*** Available data ***

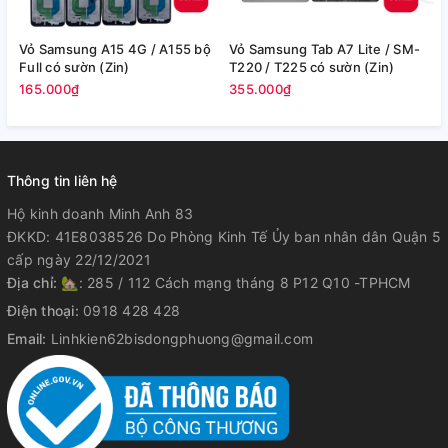
Vỏ Samsung A15 4G / A155 bộ
Vỏ Samsung Tab A7 Lite / SM-
V
Full có sườn (Zin)
T220 / T225 có sườn (Zin)
/
165.000₫
355.000₫
2
Thông tin liên hệ
Hộ kinh doanh Minh Anh 83
ĐKKD: 41E8038526 Do Phòng Kinh Tế Ủy ban nhân dân Quận 5
cấp ngày 22/12/2021
Địa chỉ:
🏡: 285 / 112 Cách mạng tháng 8 P12 Q10 -TPHCM
Điện thoại:
0918 428 428
Email:
Linhkien62bisdongphuong@gmail.com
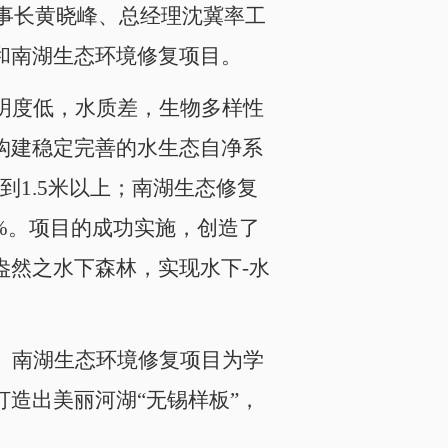
董事长黄晓峰、总经理沈冀率工
和南湖生态环境修复项目。
明度低，水质差，生物多样性
构建稳定完善的水生态自净系
到1.5米以上；南湖生态修复
0%。项目的成功实施，创造了
盎然之水下森林，实现水下-水
、南湖生态环境修复项目为学
造出美丽河湖“无锡样板”，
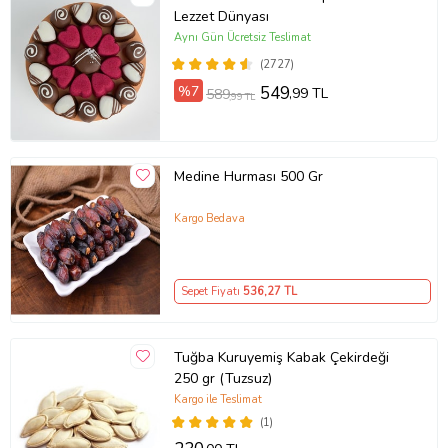
Lezzet Dünyası
Aynı Gün Ücretsiz Teslimat
(2727)
%7
549
,99 TL
589
,99 TL
Medine Hurması 500 Gr
Kargo Bedava
Sepet Fiyatı
536
,27 TL
Tuğba Kuruyemiş Kabak Çekirdeği
250 gr (Tuzsuz)
Kargo ile Teslimat
(1)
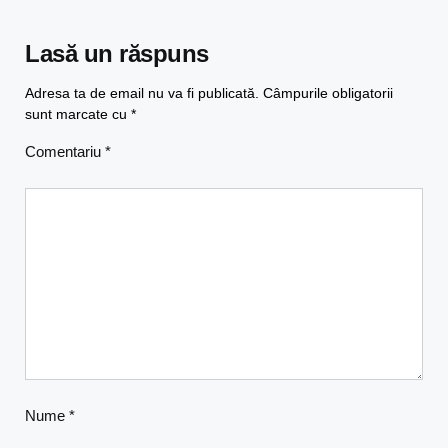
Lasă un răspuns
Adresa ta de email nu va fi publicată.
Câmpurile obligatorii
sunt marcate cu
*
Comentariu
*
Nume
*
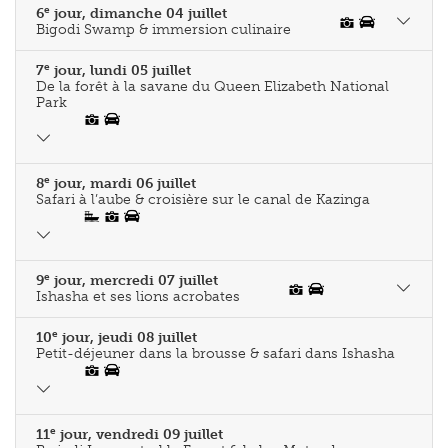
e
6
jour, dimanche 04 juillet
Bigodi Swamp & immersion culinaire
e
7
jour, lundi 05 juillet
De la forêt à la savane du Queen Elizabeth National
Park
e
8
jour, mardi 06 juillet
Safari à l’aube & croisière sur le canal de Kazinga
e
9
jour, mercredi 07 juillet
Ishasha et ses lions acrobates
e
10
jour, jeudi 08 juillet
Petit-déjeuner dans la brousse & safari dans Ishasha
e
11
jour, vendredi 09 juillet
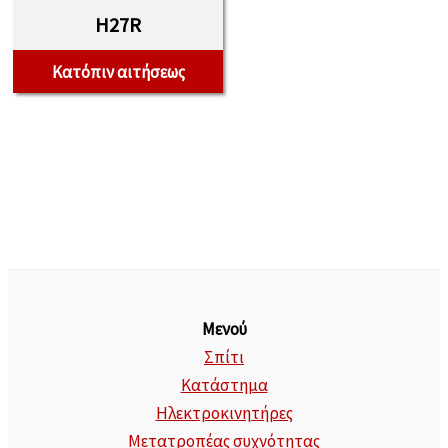
H27R
Κατόπιν αιτήσεως
Μενού
Σπίτι
Κατάστημα
Ηλεκτροκινητήρες
Μετατροπέας συχνότητας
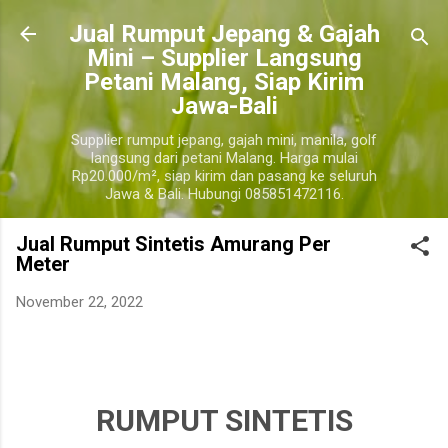
Langsung ke konten utama
​Jual Rumput Jepang & Gajah
Mini – Supplier Langsung
Petani Malang, Siap Kirim
Jawa-Bali
Supplier rumput jepang, gajah mini, manila, golf
langsung dari petani Malang. Harga mulai
Rp20.000/m², siap kirim dan pasang ke seluruh
Jawa & Bali. Hubungi 085851472116.
Jual Rumput Sintetis Amurang Per
Meter
November 22, 2022
harga jual rumput sintetis amurang terdekat, harga jual rumput sintetis per roll amurang, harga
jual rumput sintetis 1 meter amurang.
amurang
RUMPUT SINTETIS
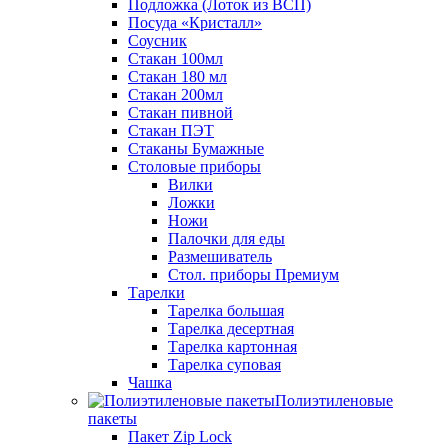
Подложка (Лоток из ВСП)
Посуда «Кристалл»
Соусник
Стакан 100мл
Стакан 180 мл
Стакан 200мл
Стакан пивной
Стакан ПЭТ
Стаканы Бумажные
Столовые приборы
Вилки
Ложки
Ножи
Палочки для еды
Размешиватель
Стол. приборы Премиум
Тарелки
Тарелка большая
Тарелка десертная
Тарелка картонная
Тарелка суповая
Чашка
Полиэтиленовые
пакеты
Пакет Zip Lock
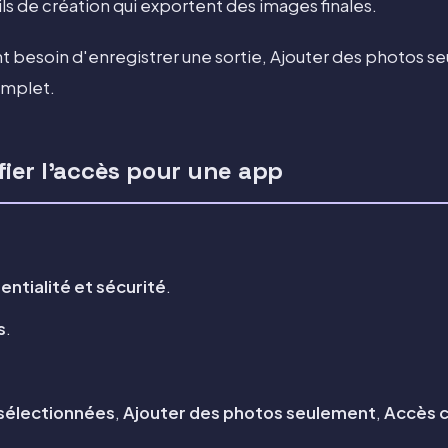
ls de création qui exportent des images finales.
t besoin d'enregistrer une sortie, Ajouter des photos s
omplet.
er l'accès pour une app
entialité et sécurité
.
s
.
sélectionnées
,
Ajouter des photos seulement
,
Accès 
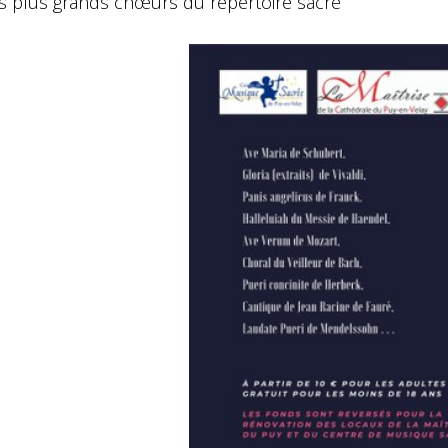
es plus grands chœurs du répertoire sacré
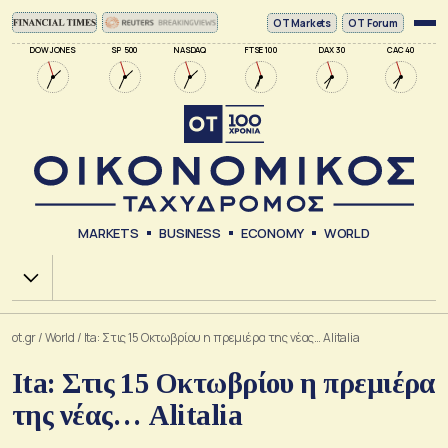
ΟΤ Markets
OT Forum
DOW JONES
SP 500
NASDAQ
FTSE 100
DAX 30
CAC 40
MARKETS
BUSINESS
ECONOMY
WORLD
Χ.Α.
ot.gr
/
World
/
Ita: Στις 15 Οκτωβρίου η πρεμιέρα της νέας… Alitalia
Ita: Στις 15 Οκτωβρίου η πρεμιέρα
της νέας… Alitalia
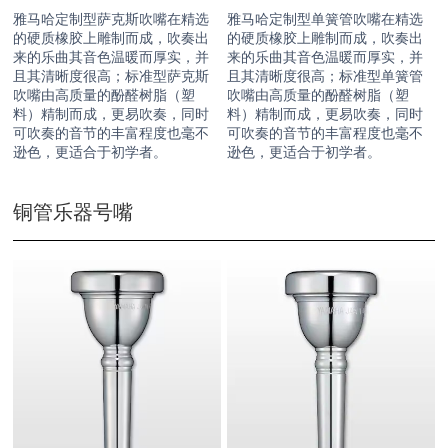
雅马哈定制型萨克斯吹嘴在精选
雅马哈定制型单簧管吹嘴在精选
的硬质橡胶上雕制而成，吹奏出
的硬质橡胶上雕制而成，吹奏出
来的乐曲其音色温暖而厚实，并
来的乐曲其音色温暖而厚实，并
且其清晰度很高；标准型萨克斯
且其清晰度很高；标准型单簧管
吹嘴由高质量的酚醛树脂（塑
吹嘴由高质量的酚醛树脂（塑
料）精制而成，更易吹奏，同时
料）精制而成，更易吹奏，同时
可吹奏的音节的丰富程度也毫不
可吹奏的音节的丰富程度也毫不
逊色，更适合于初学者。
逊色，更适合于初学者。
铜管乐器号嘴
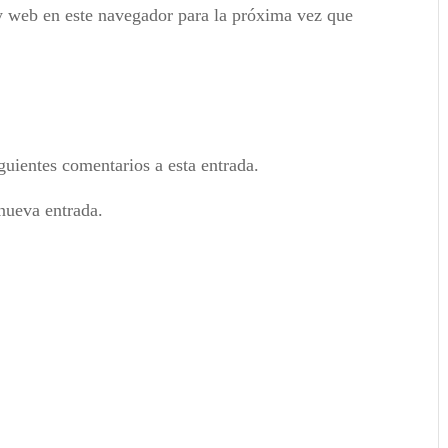
y web en este navegador para la próxima vez que
guientes comentarios a esta entrada.
nueva entrada.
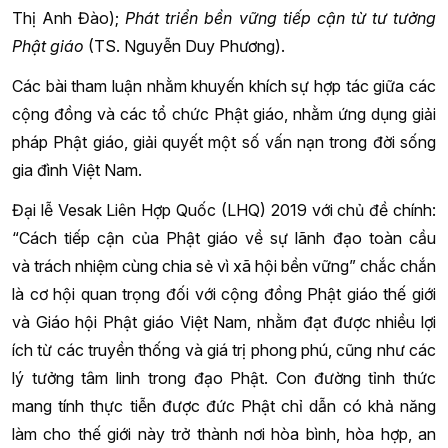
Thị Anh Đào);
Phát triển bền vững tiếp cận từ tư tưởng
Phật giáo
(TS. Nguyễn Duy Phương).
Các bài tham luận nhằm khuyến khích sự hợp tác giữa các
cộng đồng và các tổ chức Phật giáo, nhằm ứng dụng giải
pháp Phật giáo, giải quyết một số vấn nạn trong đời sống
gia đình Việt Nam.
Đại lễ Vesak Liên Hợp Quốc (LHQ) 2019 với chủ đề chính:
“Cách tiếp cận của Phật giáo về sự lãnh đạo toàn cầu
và trách nhiệm cùng chia sẻ vì xã hội bền vững” chắc chắn
là cơ hội quan trọng đối với cộng đồng Phật giáo thế giới
và Giáo hội Phật giáo Việt Nam, nhằm đạt được nhiều lợi
ích từ các truyền thống và giá trị phong phú, cũng như các
lý tưởng tâm linh trong đạo Phật. Con đường tỉnh thức
mang tính thực tiễn được đức Phật chỉ dẫn có khả năng
làm cho thế giới này trở thành nơi hòa bình, hòa hợp, an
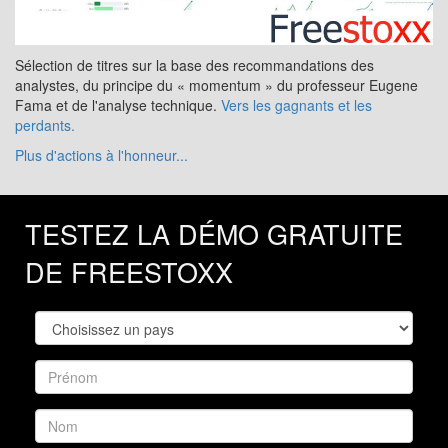
Sélection de titres sur la base des recommandations des
analystes, du principe du « momentum » du professeur Eugene
Fama et de l'analyse technique.
Vers les gagnants et les
perdants.
Plus d'actions à l'honneur...
TESTEZ LA DÉMO GRATUITE
DE FREESTOXX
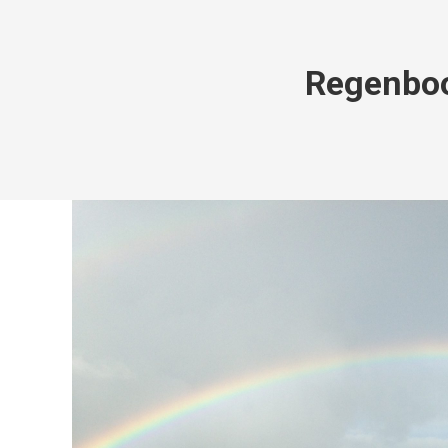
Regenboo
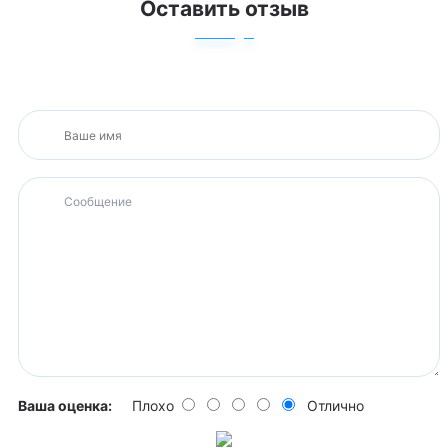
Оставить отзыв
Ваша оценка:
Плохо
Отлично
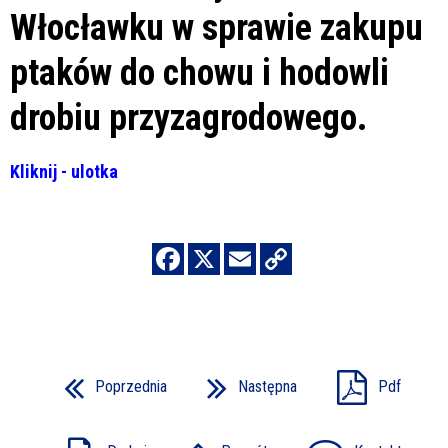
Włocławku w sprawie zakupu
ptaków do chowu i hodowli
drobiu przyzagrodowego.
Kliknij - ulotka
Poprzednia
Następna
Pdf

*** End of Available data ***

▸ Instructions for the task
Check every line of the data, and copy the ones that contain "đồng".

▸ Answer to this exercise
cộng đồng và các tổ chức Phật giáo, nhằm ứng dụng giải
là cơ hội quan trọng đối với cộng đồng Phật giáo thế giới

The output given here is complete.